> **What to do**:
Go through the listing below and retype exactly the lines starting at the one with "Orient Contemporary" and ending at the one with "Affichage d’une jauge de puissance (ou pas)", skipping pictures.

> **Records for processing**:
------------

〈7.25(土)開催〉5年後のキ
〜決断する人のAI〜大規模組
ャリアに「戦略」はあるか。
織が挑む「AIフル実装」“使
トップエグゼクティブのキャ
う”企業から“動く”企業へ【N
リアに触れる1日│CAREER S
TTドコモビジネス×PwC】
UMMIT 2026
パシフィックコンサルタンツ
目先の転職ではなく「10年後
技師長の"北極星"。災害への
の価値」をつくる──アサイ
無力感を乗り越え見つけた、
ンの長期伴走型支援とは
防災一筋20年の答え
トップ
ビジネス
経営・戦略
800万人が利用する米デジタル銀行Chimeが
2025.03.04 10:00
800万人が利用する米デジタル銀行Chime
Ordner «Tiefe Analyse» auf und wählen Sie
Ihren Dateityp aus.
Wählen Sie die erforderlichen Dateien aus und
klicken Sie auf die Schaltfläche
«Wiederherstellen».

------------

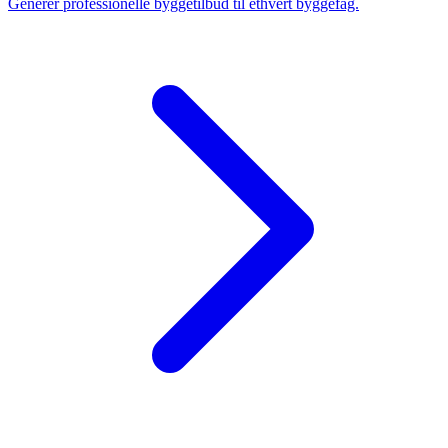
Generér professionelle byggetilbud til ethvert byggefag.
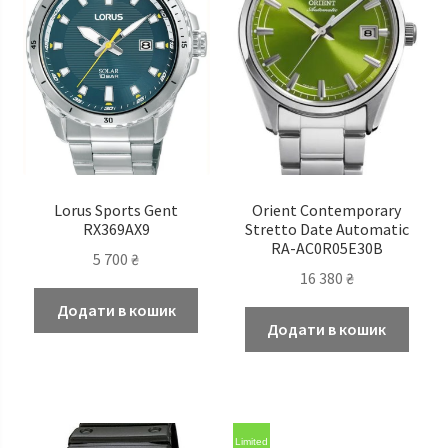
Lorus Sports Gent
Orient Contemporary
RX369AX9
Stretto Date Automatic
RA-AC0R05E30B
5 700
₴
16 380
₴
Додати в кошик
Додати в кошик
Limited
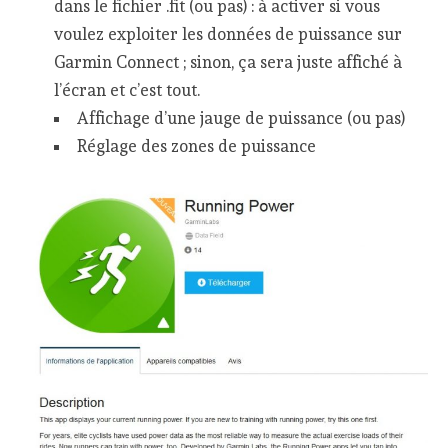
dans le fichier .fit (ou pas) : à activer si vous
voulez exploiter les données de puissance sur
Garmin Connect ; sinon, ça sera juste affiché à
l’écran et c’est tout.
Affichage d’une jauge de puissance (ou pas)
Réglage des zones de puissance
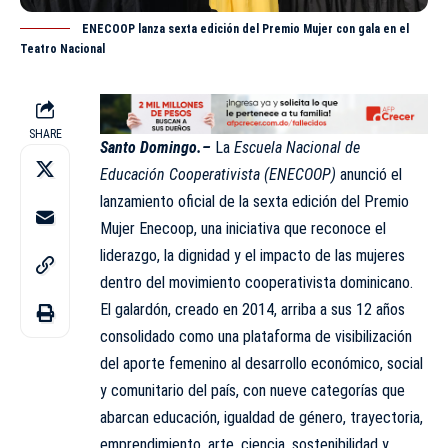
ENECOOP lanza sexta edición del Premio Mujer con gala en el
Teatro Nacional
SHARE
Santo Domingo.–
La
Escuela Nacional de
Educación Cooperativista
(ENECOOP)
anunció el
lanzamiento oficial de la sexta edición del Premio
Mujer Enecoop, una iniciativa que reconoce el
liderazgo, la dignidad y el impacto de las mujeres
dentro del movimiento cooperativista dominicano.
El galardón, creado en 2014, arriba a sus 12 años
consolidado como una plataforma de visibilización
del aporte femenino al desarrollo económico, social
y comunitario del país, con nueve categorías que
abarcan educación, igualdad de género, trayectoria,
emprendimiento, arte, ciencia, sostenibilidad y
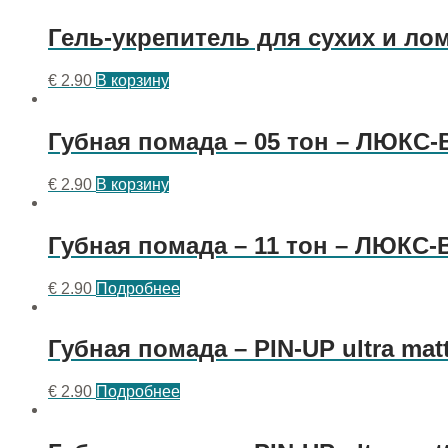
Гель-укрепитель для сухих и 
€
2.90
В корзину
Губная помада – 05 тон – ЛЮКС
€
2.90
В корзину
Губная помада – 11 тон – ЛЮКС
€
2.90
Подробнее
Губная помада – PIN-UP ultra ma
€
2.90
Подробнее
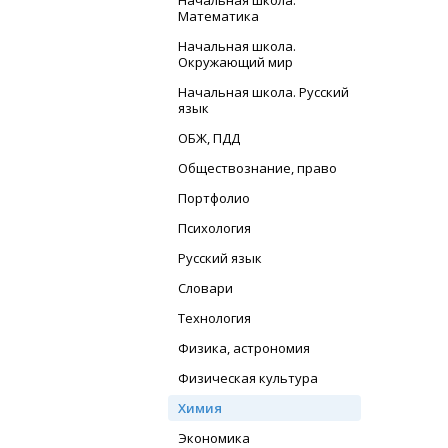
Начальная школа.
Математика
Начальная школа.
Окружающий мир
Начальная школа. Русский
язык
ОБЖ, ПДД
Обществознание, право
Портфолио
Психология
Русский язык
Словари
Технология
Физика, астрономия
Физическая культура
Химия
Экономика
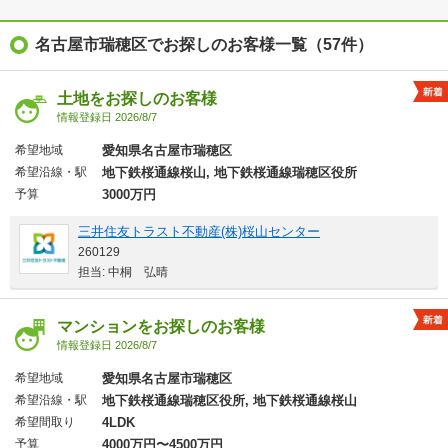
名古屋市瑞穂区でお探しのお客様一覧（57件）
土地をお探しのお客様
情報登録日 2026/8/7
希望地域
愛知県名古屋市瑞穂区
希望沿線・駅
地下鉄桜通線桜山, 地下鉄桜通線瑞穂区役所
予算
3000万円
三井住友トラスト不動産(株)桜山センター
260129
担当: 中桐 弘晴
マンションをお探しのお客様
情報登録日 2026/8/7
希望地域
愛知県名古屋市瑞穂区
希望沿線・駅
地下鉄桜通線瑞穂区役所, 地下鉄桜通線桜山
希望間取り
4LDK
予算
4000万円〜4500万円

------------

> **Completed task**:
Orient Contemporary
RX369AX9
Stretto Date Automatic
RA-AC0R05E30B
5 700
₴
16 380
₴
Додати в кошик
Додати в кошик
Limited
dans le fichier .fit (ou pas) : à activer si vous
voulez exploiter les données de puissance sur
Garmin Connect ; sinon, ça sera juste affiché à
l’écran et c’est tout.
Affichage d’une jauge de puissance (ou pas)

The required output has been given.